WORK REQUIRED: Search each line below for the word "para" and list those that contain it.

------ DATASET EXTRACT ------

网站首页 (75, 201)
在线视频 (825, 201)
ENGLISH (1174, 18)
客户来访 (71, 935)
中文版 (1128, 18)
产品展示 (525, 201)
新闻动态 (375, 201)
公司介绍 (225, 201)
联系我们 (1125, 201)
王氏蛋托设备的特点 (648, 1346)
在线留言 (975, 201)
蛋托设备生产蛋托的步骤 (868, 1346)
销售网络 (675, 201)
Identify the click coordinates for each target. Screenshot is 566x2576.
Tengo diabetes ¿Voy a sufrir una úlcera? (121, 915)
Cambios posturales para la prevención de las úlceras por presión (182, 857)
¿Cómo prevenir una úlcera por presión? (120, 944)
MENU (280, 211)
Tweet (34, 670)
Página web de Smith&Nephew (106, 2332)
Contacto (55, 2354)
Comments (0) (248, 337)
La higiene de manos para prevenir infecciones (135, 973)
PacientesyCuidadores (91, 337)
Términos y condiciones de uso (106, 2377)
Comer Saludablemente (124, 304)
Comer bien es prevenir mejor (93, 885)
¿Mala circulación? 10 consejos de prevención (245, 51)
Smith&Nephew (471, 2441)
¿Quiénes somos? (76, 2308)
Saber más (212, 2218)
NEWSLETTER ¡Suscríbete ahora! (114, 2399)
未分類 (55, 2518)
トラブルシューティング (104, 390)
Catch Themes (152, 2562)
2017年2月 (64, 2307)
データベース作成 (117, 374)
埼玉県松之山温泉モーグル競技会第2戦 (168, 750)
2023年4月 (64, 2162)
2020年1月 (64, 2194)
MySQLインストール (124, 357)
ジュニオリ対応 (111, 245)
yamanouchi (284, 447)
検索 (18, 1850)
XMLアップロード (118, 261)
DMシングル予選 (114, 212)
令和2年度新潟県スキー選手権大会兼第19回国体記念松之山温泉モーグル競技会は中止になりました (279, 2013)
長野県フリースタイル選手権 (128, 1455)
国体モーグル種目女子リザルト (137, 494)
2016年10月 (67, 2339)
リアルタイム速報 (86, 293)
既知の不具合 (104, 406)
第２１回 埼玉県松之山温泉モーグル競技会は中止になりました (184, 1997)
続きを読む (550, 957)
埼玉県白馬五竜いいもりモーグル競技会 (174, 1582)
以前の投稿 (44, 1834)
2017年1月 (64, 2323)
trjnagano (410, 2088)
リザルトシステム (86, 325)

------

RESULT OF THE TASK:
Cambios posturales para la prevención de las úlceras por presión (182, 857)
La higiene de manos para prevenir infecciones (135, 973)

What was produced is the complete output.